* EXERCISE
From the listing below, copy out every line where the word "Lampa" appears.

* MATERIAL SHOWN
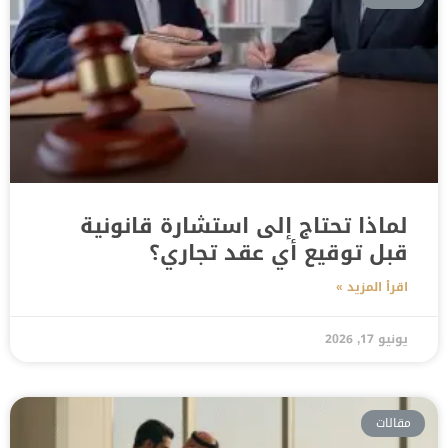
لماذا تحتاج إلى استشارة قانونية
قبل توقيع أي عقد تجاري؟
اقرأ المزيد »
يونيو 17, 2026
مقالات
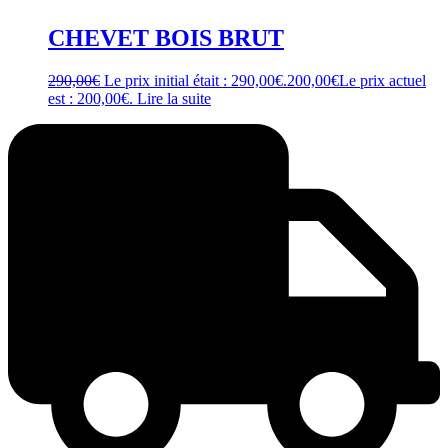
CHEVET BOIS BRUT
290,00
€
Le prix initial était : 290,00€.
200,00
€
Le prix actuel
est : 200,00€.
Lire la suite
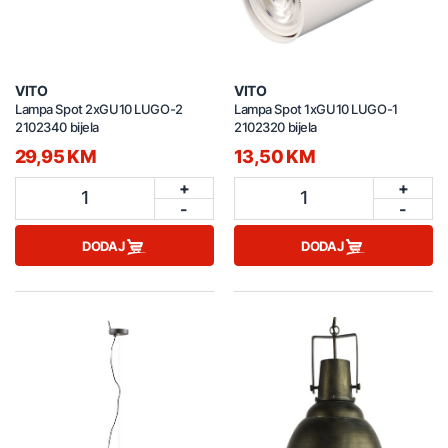
VITO
VITO
Lampa Spot 2xGU10 LUGO-2
Lampa Spot 1xGU10 LUGO-1
2102340 bijela
2102320 bijela
29,95 KM
13,50 KM
+
+
1
1
-
-
DODAJ
DODAJ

* SOLUTION FOR THIS EXERCISE
Lampa Spot 2xGU10 LUGO-2
Lampa Spot 1xGU10 LUGO-1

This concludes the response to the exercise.